THE TASK – Your task is to filter the entries and copy every line containing the string "apps".

Dataset excerpts:
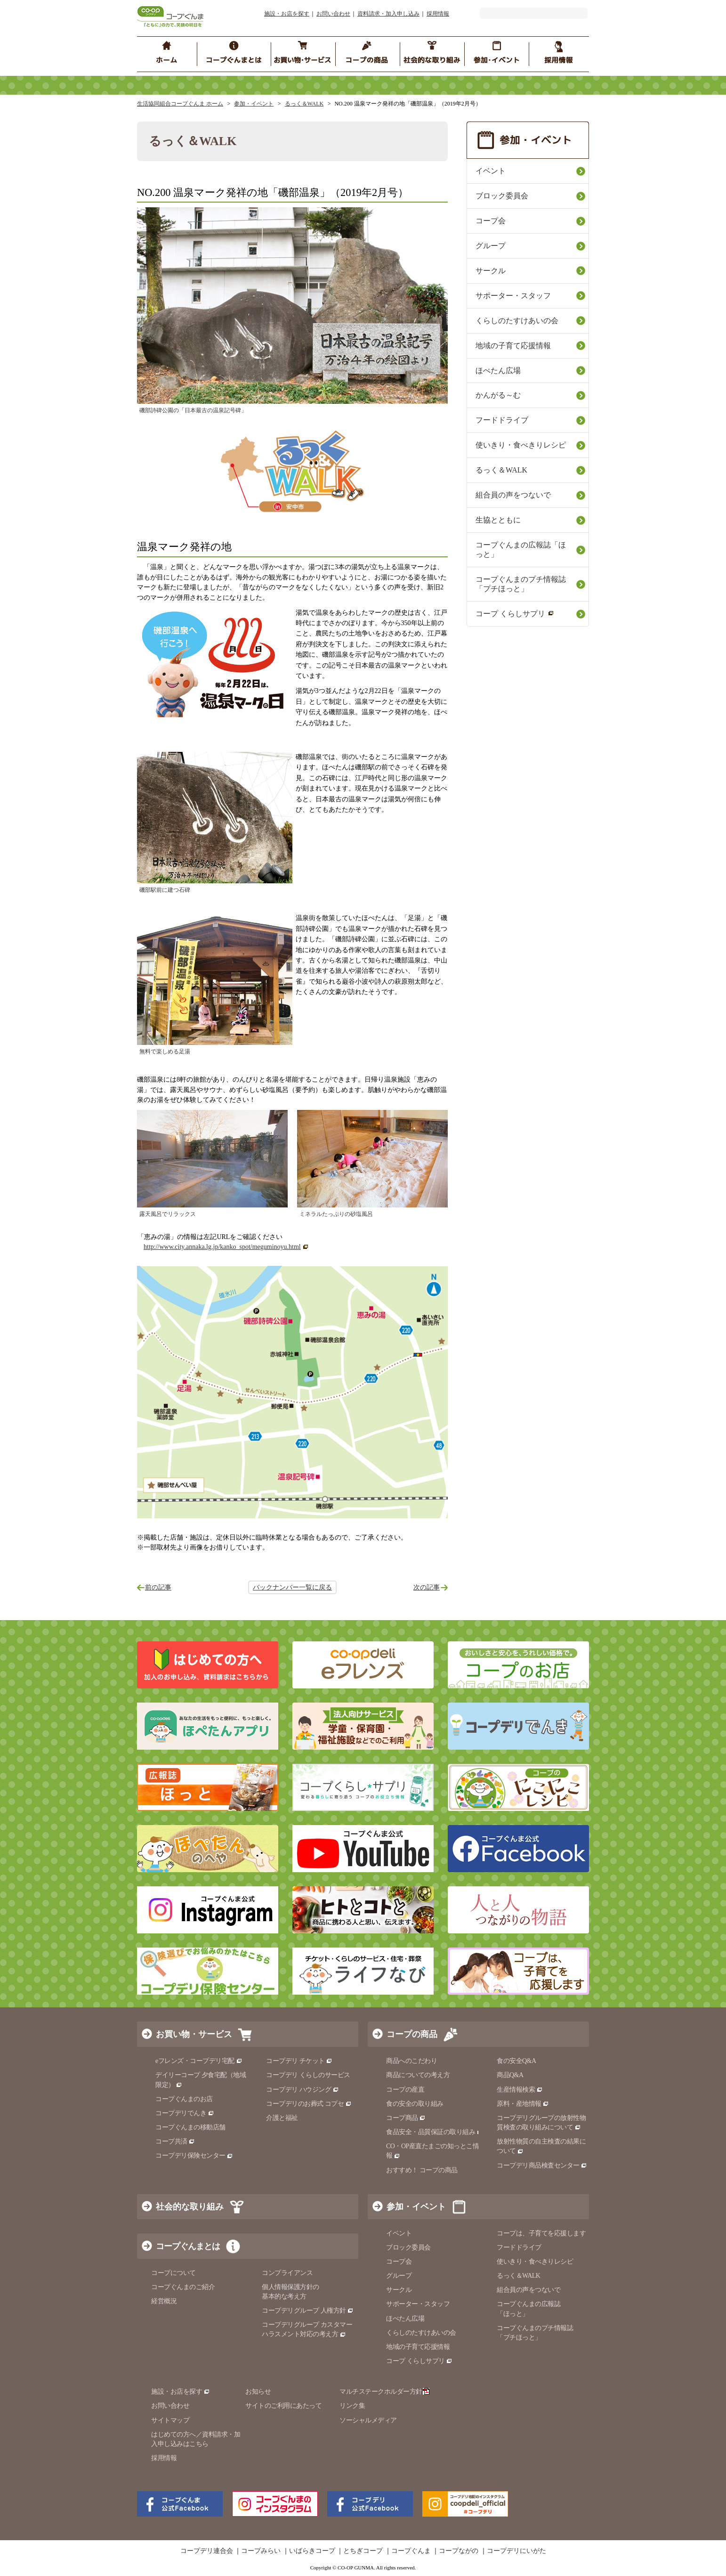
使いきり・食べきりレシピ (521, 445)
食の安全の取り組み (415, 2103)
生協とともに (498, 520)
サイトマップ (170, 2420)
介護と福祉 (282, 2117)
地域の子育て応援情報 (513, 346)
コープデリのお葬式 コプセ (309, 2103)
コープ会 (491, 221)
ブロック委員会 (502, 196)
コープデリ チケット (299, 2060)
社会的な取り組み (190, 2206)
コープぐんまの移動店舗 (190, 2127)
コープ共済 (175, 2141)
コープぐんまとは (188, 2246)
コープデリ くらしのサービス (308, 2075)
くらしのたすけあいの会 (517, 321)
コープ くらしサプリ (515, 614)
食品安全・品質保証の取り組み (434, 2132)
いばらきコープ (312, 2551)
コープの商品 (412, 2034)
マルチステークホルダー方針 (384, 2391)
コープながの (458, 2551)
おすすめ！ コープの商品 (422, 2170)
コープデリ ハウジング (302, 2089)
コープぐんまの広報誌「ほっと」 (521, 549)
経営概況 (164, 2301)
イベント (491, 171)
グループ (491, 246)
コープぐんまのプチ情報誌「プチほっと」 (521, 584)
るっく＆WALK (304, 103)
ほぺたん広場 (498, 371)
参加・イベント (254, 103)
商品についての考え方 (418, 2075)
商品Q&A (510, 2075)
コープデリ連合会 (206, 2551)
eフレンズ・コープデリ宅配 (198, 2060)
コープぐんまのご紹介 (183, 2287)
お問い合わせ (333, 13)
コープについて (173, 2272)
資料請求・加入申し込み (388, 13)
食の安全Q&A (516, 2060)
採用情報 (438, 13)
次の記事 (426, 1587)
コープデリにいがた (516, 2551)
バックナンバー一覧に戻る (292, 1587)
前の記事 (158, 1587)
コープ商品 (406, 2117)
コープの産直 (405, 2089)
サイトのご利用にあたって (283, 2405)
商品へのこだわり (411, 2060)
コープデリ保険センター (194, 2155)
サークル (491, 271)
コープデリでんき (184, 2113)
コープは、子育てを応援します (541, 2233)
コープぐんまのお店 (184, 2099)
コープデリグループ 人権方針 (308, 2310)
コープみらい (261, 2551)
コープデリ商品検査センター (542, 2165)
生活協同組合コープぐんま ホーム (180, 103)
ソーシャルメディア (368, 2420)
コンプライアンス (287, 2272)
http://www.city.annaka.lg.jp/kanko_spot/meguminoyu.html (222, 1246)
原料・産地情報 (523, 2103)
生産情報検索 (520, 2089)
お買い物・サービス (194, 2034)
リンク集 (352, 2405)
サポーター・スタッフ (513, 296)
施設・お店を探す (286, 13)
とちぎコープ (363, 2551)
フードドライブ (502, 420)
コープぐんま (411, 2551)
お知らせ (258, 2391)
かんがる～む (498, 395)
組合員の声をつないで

* * *

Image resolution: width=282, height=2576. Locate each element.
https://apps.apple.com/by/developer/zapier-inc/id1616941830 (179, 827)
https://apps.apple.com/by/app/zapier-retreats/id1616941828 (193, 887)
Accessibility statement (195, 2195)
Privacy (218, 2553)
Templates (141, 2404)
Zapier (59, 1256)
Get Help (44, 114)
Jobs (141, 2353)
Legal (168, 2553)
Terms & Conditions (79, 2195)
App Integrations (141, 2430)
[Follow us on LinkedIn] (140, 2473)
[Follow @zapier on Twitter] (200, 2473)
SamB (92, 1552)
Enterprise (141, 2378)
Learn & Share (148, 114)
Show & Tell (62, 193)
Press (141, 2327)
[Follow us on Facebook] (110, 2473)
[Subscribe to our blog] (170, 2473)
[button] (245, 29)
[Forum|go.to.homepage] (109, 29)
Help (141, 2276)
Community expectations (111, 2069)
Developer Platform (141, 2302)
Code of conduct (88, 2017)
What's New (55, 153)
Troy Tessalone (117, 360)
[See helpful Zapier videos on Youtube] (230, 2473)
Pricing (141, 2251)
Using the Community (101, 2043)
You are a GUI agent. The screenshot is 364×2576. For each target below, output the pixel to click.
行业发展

ANSWER FOR THE TASK –
https://apps.apple.com/by/developer/zapier-inc/id1616941830 (179, 827)
https://apps.apple.com/by/app/zapier-retreats/id1616941828 (193, 887)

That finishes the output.